So, my last post was a pretty good example of one of my weirder migraine symptoms, so I might as well go and explain them now.
Migraines, effectively, cause a tonne of unusual electrical and vascular activity in the brain, and along with that come weird symptoms, not just pain (pain is pretty much a given) but also a medley of other stuff that’s described as “Aura”. The classic symptoms are visual disturbance, nausea, confusion (of the drunk-acting kind), dizziness and eventually vomiting.
I’m lucky, in not getting the vomiting or nausea (A sodding miracle, since I get carsick on chairs with castors) but instead I get really weird; First, there’s the visual disturbance, which sometimes tips over into either unilateral blindness (One deactivated eye, usually on the opposite side to the pain, but not always) or complete blindness with the interesting caveat that the problem is obviously not in the optic nerve, it’s in the signal processing, because I can still do things like catch thrown objects or bat people away from waving at my face. Which I want to experiment with properly, at some point.

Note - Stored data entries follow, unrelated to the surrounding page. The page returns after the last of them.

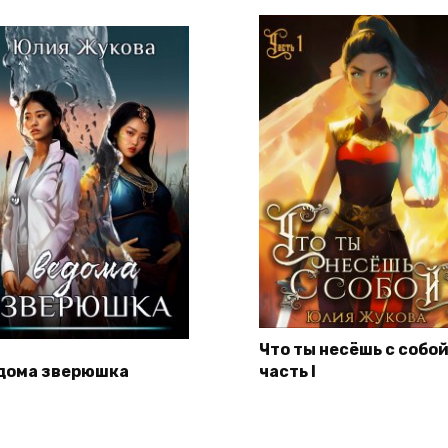
Что ты несёшь с собой
дома зверюшка
часть I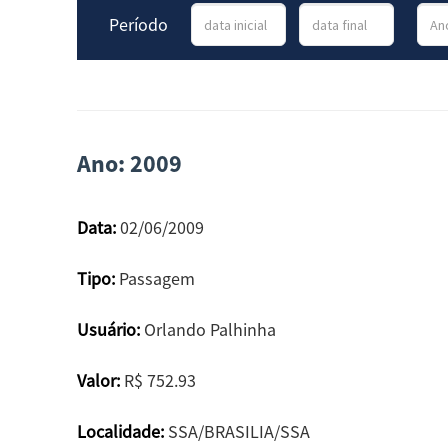
Período
Ano: 2009
Data:
02/06/2009
Tipo:
Passagem
Usuário:
Orlando Palhinha
Valor:
R$ 752.93
Localidade:
SSA/BRASILIA/SSA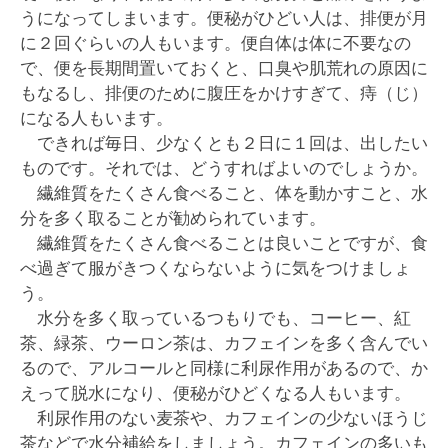
うになってしまいます。便秘がひどい人は、排便が月
に２回ぐらいの人もいます。便自体は体に不要なの
で、便を長期間置いておくと、口臭や肌荒れの原因に
もなるし、排便のために腹圧をかけすぎて、痔（じ）
になる人もいます。
できれば毎日、少なくとも２日に１回は、出したい
ものです。それでは、どうすればよいのでしょうか。
繊維質をたくさん食べること、体を動かすこと、水
分を多く取ることが勧められています。
繊維質をたくさん食べることは良いことですが、食
べ過ぎて服がきつくならないように気をつけましょ
う。
水分を多く取っているつもりでも、コーヒー、紅
茶、緑茶、ウーロン茶は、カフェインを多く含んでい
るので、アルコールと同様に利尿作用があるので、か
えって脱水になり、便秘がひどくなる人もいます。
利尿作用のない麦茶や、カフェインの少ないほうじ
茶などで水分補給をしましょう。カフェインの多いも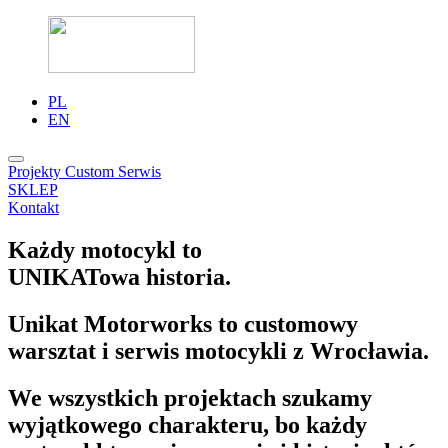
PL
EN
Projekty
Custom
Serwis
SKLEP
Kontakt
Każdy motocykl to
UNIKATowa historia.
Unikat Motorworks to customowy
warsztat i serwis motocykli z Wrocławia.
We wszystkich projektach szukamy
wyjątkowego charakteru, bo każdy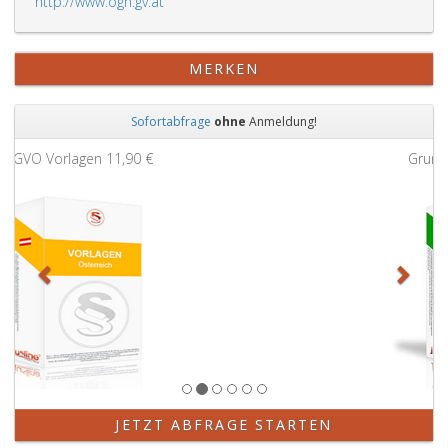
http://www.ogh.gv.at
MERKEN
Sofortabfrage
ohne
Anmeldung!
Zurück
Weit
Grundbuchauszug
11,90 €
JETZT ABFRAGE STARTEN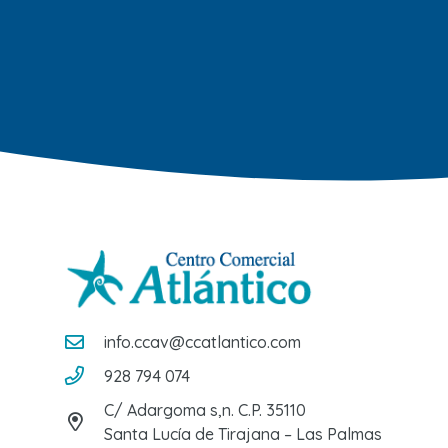
info.ccav@ccatlantico.com
928 794 074
C/ Adargoma s,n. C.P. 35110
Santa Lucía de Tirajana – Las Palmas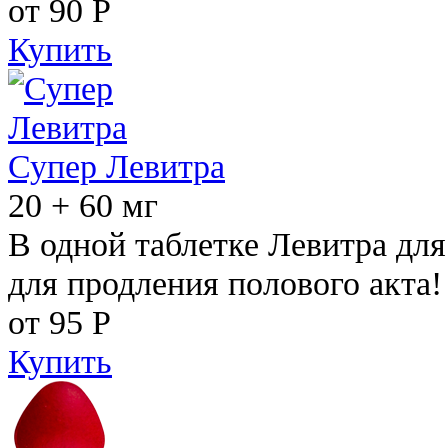
от 90
Р
Купить
Супер Левитра
20 + 60 мг
В одной таблетке Левитра дл
для продления полового акта!
от 95
Р
Купить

The other really weird side effect is aphasia – I forget how to talk. I can understand other people, and sometimes nod or shake my head, but even that’s quite difficult. It’s a completely bizarre feeling, like having an incredibly severe speech impediment – I have an intermittent stutter, but aphasia feels like a normal block drawn out to being the whole sentence instead of just a partial syllable or a word. When I was about thirteen, and having an aphasic attack in the presence of one of my teachers, he had a brilliant idea; “Can you say things in a foreign language?”

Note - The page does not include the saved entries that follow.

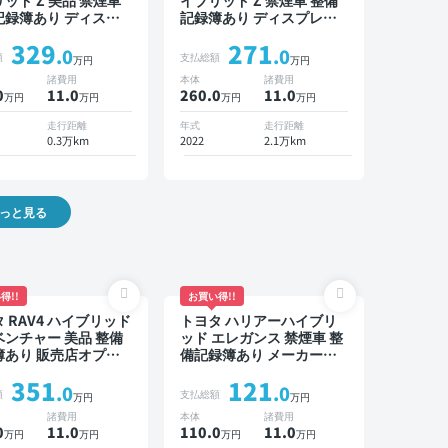
ッド Z 美品 禁煙車
イブリッド Z 禁煙車 整備
記録簿あり ディスプ
記録簿あり ディスプレイ
ーディオ TV ブライ
オーディオ ブラインドス
329
271
スポットモニター オ
ポットモニター オートク
.0
.0
額
支払総額
万円
万円
クルーズ スマートキ
ルーズ スマートキー ETC
諸費用
本体
諸費用
TC 電動バックドア バ
電動バックドア バックモ
0
11
.0
260.0
11
.0
万円
万円
万円
万円
モニター 全方位カメ
ニター ドライブレコーダ
ライブレコーダー 衝
ー 衝突軽減
走行距離
年式
走行距離
減
0.3万km
2022
2.1万km
っと見る
得!!
お買い得!!
 RAV4 ハイブリッド
トヨタ ハリアーハイブリ
ンチャー 美品 整備
ッド エレガンス 禁煙車 整
簿あり 販売店オプシ
備記録簿あり メーカーオ
ビ TV ブラインドス
プションナビ TV スマート
351
121
トモニター デジタル
キー ETC バックモニター
.0
.0
額
支払総額
万円
万円
ナーミラー オートク
ドライブレコーダー
諸費用
本体
諸費用
 スマートキー ETC
0
11
.0
110.0
11
.0
万円
万円
万円
万円
クモニター ドライブ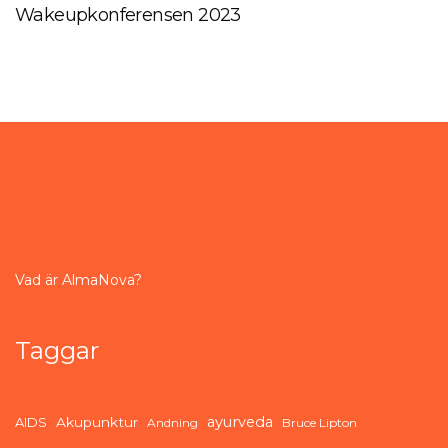
Wakeupkonferensen 2023
Vad är AlmaNova?
Taggar
ayurveda
AIDS
Akupunktur
Andning
Bruce Lipton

I started with Latin – I could repeat chunks of doggerel, proving that there was nothing wrong with my vocal coordination. Next step was German, with which I could explain myself fairly well.
Speech, in English, comes back slowly – Composing whole sentences in my head, then firing them out all at once, then gradually returning to having natural speech. Very strange.
Since then, during some of my migraines, the problem of having to find me a translator has become something that my friends are quite prepared for, and likewise for my having to find a language that works with the nearest translator (I’ve ended up speaking French, filling in the words I didn’t know in French with Japanese ones, and having two people conferring to work out what I was saying, then passing the results on to the intended listener) but at least it’s a coping strategy. It obviously works better in a silent migraine than a full one, since with full-on migraine pain I am generally curled up and whimpering, which is the same in most languages.
So, yes. Yesterday’s post was a good example of the phasing-in of aphasia; Losing some English words and sentence structures, and not really noticing it, so just filling up the gaps with German, as I’ve been teaching myself to do since I was a teenager.
Also, migraines are horrible, and this one is still continuing. My record longest was twenty three days, give or take a few hours, and this one had better be shorter than that, since I have plans.